*How to complete this task*
Write out the records beneath this line exactly as they appear, minus any images.

*The data*

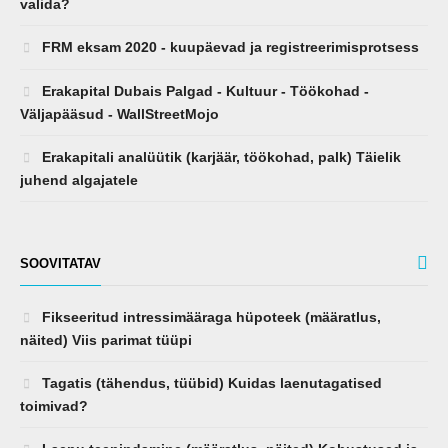
valida?
FRM eksam 2020 - kuupäevad ja registreerimisprotsess
Erakapital Dubais Palgad - Kultuur - Töökohad -
Väljapääsud - WallStreetMojo
Erakapitali analüütik (karjäär, töökohad, palk) Täielik
juhend algajatele
SOOVITATAV
Fikseeritud intressimääraga hüpoteek (määratlus,
näited) Viis parimat tüüpi
Tagatis (tähendus, tüübid) Kuidas laenutagatised
toimivad?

*Written answer*
valida?
FRM eksam 2020 - kuupäevad ja registreerimisprotsess
Erakapital Dubais Palgad - Kultuur - Töökohad -
Väljapääsud - WallStreetMojo
Erakapitali analüütik (karjäär, töökohad, palk) Täielik
juhend algajatele
SOOVITATAV
Fikseeritud intressimääraga hüpoteek (määratlus,
näited) Viis parimat tüüpi
Tagatis (tähendus, tüübid) Kuidas laenutagatised
toimivad?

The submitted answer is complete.